In March 2026 nine vulnerabilities were disclosed in low-cost IP KVM devices that can allow unauthenticated actors to gain root access or execute arbitrary code. A technical analysis by Eclypsium said the flaws affect four products and include a vulnerability rated CVSS 9.8.
KEY FACTS
- Scope Nine vulnerabilities across four IP KVM products
- Most severe CVE-2026-32297 rated CVSS 9.8 enabling arbitrary code execution
- Affected devices GL-iNet Comet RM-1, Angeet ES3, Sipeed NanoKVM, JetKVM
- Fix status Some fixes available, some planned, two Angeet issues unfixed
The vulnerabilities include missing firmware signature verification, exposed UART access, weak or no brute force protections, insecure initial provisioning, insufficient update verification, exposed configuration endpoints, and an operating system command injection.
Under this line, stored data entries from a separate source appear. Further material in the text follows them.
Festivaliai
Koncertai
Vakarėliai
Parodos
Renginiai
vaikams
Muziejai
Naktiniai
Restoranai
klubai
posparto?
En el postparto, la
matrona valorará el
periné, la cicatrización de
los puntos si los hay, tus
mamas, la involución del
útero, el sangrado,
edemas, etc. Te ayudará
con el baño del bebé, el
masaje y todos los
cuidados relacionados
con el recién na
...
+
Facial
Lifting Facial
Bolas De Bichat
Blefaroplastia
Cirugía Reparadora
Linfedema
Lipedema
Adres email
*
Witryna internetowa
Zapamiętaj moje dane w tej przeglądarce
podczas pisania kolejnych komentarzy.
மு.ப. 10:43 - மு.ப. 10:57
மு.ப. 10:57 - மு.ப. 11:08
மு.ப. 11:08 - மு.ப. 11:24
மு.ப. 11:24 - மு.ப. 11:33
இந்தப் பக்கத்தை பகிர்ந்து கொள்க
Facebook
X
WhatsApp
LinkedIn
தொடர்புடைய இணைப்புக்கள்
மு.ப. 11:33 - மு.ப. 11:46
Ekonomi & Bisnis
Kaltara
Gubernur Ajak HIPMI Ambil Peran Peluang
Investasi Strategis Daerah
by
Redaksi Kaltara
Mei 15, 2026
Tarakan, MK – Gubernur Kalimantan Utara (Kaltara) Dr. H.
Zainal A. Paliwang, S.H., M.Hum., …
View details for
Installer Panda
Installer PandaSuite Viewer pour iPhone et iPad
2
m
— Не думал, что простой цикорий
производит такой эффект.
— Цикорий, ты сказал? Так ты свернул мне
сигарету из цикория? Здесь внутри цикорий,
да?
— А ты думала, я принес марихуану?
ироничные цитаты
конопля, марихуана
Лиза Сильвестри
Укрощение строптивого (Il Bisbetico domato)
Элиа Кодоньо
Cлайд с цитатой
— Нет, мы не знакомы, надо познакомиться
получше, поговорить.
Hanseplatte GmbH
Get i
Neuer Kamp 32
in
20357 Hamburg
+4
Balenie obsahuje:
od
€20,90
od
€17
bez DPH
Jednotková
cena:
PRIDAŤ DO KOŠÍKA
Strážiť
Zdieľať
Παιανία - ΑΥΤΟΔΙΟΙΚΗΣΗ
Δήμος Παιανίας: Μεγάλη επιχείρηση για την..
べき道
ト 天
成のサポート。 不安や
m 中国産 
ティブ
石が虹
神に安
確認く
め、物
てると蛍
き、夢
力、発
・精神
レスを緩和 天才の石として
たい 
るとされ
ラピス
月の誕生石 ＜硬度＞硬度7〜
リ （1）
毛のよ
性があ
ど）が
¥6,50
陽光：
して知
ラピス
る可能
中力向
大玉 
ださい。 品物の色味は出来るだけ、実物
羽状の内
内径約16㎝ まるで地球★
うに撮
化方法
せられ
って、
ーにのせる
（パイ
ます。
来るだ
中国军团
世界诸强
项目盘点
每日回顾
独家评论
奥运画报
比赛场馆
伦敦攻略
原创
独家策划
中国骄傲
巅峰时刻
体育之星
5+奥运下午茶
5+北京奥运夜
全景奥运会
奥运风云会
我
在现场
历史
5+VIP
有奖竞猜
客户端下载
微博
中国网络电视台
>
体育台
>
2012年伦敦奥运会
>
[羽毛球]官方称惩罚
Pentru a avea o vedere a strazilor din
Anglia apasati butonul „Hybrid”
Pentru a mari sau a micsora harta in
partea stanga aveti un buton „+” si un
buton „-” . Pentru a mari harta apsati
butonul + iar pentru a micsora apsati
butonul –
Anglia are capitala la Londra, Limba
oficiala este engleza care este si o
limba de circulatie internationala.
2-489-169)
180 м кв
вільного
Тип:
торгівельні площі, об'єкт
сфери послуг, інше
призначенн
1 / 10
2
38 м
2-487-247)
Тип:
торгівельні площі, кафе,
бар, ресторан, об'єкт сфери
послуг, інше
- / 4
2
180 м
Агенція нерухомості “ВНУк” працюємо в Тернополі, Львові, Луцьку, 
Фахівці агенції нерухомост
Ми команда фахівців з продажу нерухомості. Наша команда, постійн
The nine issues map to distinct CVE identifiers. Several vendors have released or planned updates for specific flaws. JetKVM and Sipeed published fixes for some issues and GL-iNet has planned fixes and a beta update that addresses multiple items.
Successful exploitation can let an attacker inject keystrokes, boot from removable media to bypass disk encryption or Secure Boot, circumvent lock screens, and run code outside the host operating system. A compromised KVM can persistently re-infect hosts if firmware lacks signature verification.
Mitigations advised include enforcing multi factor authentication where supported, isolating KVM devices on a management VLAN, restricting internet exposure, monitoring network traffic to and from the devices, using internet search tools to detect external exposure, and keeping firmware updated.
WHY IT MATTERS
IP KVM devices operate at the BIOS and firmware level and can provide a direct undetected channel to controlled machines. Vulnerabilities in these devices can undermine endpoint security and enable persistent access beyond standard operating system controls.